§ **Task instructions**
Output the line containing "Identify the location of NOX傳感器（TE）直頭4芯." exactly. Do the same for every line after it through the end of the material, and output nothing else.

┌──

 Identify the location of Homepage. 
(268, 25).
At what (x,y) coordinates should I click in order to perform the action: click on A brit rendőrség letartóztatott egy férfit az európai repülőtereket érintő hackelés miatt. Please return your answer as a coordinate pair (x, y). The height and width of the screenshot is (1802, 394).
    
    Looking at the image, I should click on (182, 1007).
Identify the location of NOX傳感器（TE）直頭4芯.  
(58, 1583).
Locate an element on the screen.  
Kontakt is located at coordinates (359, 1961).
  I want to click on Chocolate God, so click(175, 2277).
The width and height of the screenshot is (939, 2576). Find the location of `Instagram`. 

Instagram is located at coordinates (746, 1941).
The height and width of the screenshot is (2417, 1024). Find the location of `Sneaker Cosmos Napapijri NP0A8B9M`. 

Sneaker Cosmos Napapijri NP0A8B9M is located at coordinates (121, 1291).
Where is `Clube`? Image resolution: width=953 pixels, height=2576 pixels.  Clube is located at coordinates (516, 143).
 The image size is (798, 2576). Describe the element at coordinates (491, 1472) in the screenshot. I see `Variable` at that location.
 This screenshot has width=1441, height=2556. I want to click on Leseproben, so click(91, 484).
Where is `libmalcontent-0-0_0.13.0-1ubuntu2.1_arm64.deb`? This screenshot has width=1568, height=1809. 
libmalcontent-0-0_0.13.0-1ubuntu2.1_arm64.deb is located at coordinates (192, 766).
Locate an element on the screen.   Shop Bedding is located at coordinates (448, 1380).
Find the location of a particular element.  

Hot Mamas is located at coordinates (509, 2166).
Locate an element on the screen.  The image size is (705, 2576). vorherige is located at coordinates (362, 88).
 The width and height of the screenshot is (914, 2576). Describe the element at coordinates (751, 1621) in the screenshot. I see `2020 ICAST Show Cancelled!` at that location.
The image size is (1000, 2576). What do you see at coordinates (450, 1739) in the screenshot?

└──

§ **Solution for this task**
Identify the location of NOX傳感器（TE）直頭4芯.  
(58, 1583).
Locate an element on the screen.  
Kontakt is located at coordinates (359, 1961).
  I want to click on Chocolate God, so click(175, 2277).
The width and height of the screenshot is (939, 2576). Find the location of `Instagram`. 

Instagram is located at coordinates (746, 1941).
The height and width of the screenshot is (2417, 1024). Find the location of `Sneaker Cosmos Napapijri NP0A8B9M`. 

Sneaker Cosmos Napapijri NP0A8B9M is located at coordinates (121, 1291).
Where is `Clube`? Image resolution: width=953 pixels, height=2576 pixels.  Clube is located at coordinates (516, 143).
 The image size is (798, 2576). Describe the element at coordinates (491, 1472) in the screenshot. I see `Variable` at that location.
 This screenshot has width=1441, height=2556. I want to click on Leseproben, so click(91, 484).
Where is `libmalcontent-0-0_0.13.0-1ubuntu2.1_arm64.deb`? This screenshot has width=1568, height=1809. 
libmalcontent-0-0_0.13.0-1ubuntu2.1_arm64.deb is located at coordinates (192, 766).
Locate an element on the screen.   Shop Bedding is located at coordinates (448, 1380).
Find the location of a particular element.  

Hot Mamas is located at coordinates (509, 2166).
Locate an element on the screen.  The image size is (705, 2576). vorherige is located at coordinates (362, 88).
 The width and height of the screenshot is (914, 2576). Describe the element at coordinates (751, 1621) in the screenshot. I see `2020 ICAST Show Cancelled!` at that location.
The image size is (1000, 2576). What do you see at coordinates (450, 1739) in the screenshot?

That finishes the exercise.